§ **Given data**:
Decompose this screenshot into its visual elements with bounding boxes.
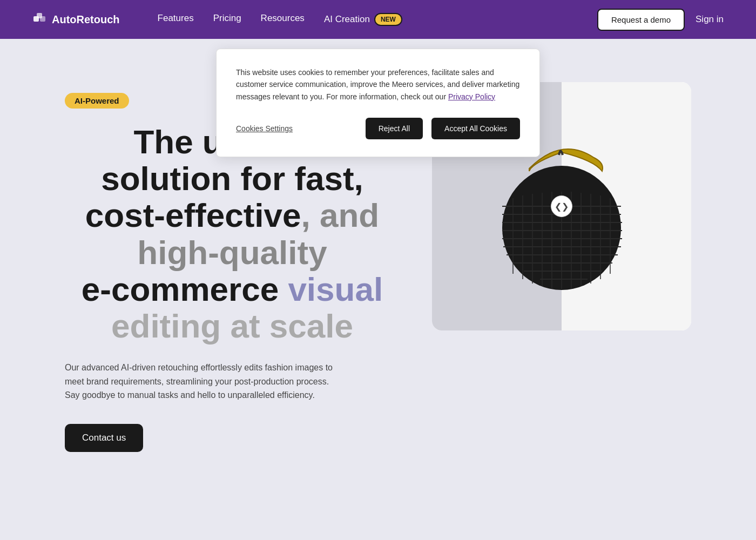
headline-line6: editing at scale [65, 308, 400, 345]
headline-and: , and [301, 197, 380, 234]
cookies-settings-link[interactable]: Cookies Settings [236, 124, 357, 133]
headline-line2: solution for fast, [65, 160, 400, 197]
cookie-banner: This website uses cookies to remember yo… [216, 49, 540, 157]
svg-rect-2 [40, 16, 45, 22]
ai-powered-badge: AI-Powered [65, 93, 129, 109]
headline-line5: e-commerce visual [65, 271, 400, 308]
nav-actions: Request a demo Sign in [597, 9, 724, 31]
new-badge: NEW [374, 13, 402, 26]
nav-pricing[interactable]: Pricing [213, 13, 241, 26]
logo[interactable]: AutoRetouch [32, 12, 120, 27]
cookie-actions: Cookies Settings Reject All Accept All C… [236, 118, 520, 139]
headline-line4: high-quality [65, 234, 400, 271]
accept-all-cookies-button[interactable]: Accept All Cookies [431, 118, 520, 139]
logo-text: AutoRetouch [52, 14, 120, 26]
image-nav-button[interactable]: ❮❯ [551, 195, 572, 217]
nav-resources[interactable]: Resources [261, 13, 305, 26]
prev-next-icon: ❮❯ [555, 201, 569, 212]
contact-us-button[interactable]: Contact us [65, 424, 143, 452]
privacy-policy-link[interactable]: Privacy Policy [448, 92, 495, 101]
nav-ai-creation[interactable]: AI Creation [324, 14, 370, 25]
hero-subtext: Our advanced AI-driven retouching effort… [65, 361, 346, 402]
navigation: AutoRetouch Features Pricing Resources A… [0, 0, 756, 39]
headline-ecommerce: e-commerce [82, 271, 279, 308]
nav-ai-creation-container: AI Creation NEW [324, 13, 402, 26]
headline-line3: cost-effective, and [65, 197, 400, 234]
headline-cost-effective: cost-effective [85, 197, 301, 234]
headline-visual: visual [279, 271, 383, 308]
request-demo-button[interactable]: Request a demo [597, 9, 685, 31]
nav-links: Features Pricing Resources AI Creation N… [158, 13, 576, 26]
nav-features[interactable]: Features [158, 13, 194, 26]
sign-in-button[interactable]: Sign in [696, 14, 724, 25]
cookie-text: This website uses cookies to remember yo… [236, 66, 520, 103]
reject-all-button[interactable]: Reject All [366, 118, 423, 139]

§ **How to complete this task**: Wherever "Features" appears in the listing, report the line it is on.

§ **Expected output**:
navigation: AutoRetouch Features Pricing Resources A… [0, 0, 756, 39]
nav-links: Features Pricing Resources AI Creation N… [158, 13, 576, 26]
nav-features[interactable]: Features [158, 13, 194, 26]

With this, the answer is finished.